Safer rail transport still can’t compete with pipeline safety
On May 1, 2015, an interesting thing happened. The United States and Canada came to agreement about transporting oil and other flammable liquids. No, they did not agree to build more pipelines—rather, they agreed to implement just under 400 pages worth of new standards that are intended to reduce the risk of transporting oil by rail, a mode of hydrocarbon transport that has seen rapid growth in the last few years.
The new standards include new tank-car design standards; retrofit standards and timelines; new operational protocols that touch on routing, speed restrictions and government notifications; new testing and labelling requirements; and, perhaps most controversially, a requirement for installing electronically-controlled pneumatic braking systems.
As always, government and industry are at odds over the cost and timeline for the adoption of the new rules, though industry seems to be accepting the costs, and is mostly wary of the new rules “aggressive” schedule for replacement/retrofitting of the rail car fleet.
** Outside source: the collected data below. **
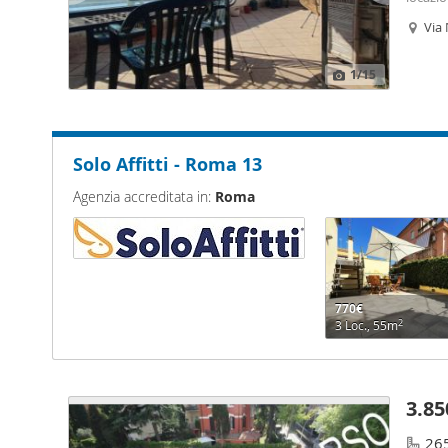
di un 
Via 
camera
1
/15
Solo Affitti - Roma 13
Agenzia accreditata in:
Roma
770€
2
3 Loc., 55m
3.85
26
And undoubtedly (as one of us wrote last year), the new cars will be costly, and the timeline hard to achieve. But the interesting question is, will the new rules make us safer?
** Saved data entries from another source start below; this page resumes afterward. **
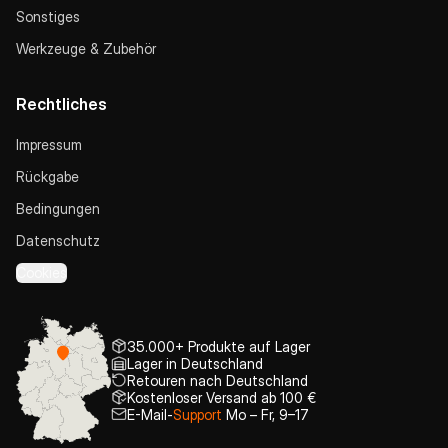
Sonstiges
Werkzeuge & Zubehör
Rechtliches
Impressum
Rückgabe
Bedingungen
Datenschutz
Cookies
35.000+ Produkte auf Lager
Lager in Deutschland
Retouren nach Deutschland
Kostenloser Versand ab 100 €
E-Mail-
Support
Mo – Fr, 9–17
Research on rail accidents has found human error to be a leading cause. In a study of 237 rail accidents in the United Kingdom from 1945 to 2012, researchers found that:
“[rail] accidents… primarily occur during the peak hours and at the end of a week, i.e. Friday. Train drivers are responsible for the majority of the accidents. This result is in agreement with previous studies… [a]pproximately 73% of the accidents were attributed solely to train drivers, while the majority of the accidents were related to signal passed at danger (more than 70%).”
The U.K. study conveys the fact that, whether we like it or not, human error is what most often leads to accidents, something evermore regulation will be hard pressed to completely eliminate.
Indeed, in one of the recent oil-by-rail accidents in Northern Ontario, the railway cars involved in the accident had upgraded safety features, which weren’t present on the cars in the tragic Lac-Mégantic disaster. In this situation, “safer” cars yielded similar results.
The problem may not be in the nature of the crude, or the nature of the cars, but rather in the ongoing war over pipelines.
Crude oil exports by rail from Canada to the U.S. have increased from 42,000 barrels a year in 2010 to almost 42 million barrels per year in 2014, according to data from the U.S. Energy Information Administration. Much of this increase can be attributed to the absence of new pipeline infrastructure.
Yet pipelines continue to be the safest method for transporting oil. A review of oil transportation methods in the U.S. found that oil transport by pipeline was associated with fewer incidents, fatalities and injuries per ton-mile transported, when compared with rail and truck.
Rail and roadway transport of oil have always (and will always) have some applicability for the transport of oil, but the choice of transport mode has consequences. While the new regulations may make some aspects of transporting oil by rail safer, it would be unfortunate indeed if the proposed new rules divert us from the more important question: what’s the best way to move oil safely and efficiently to market?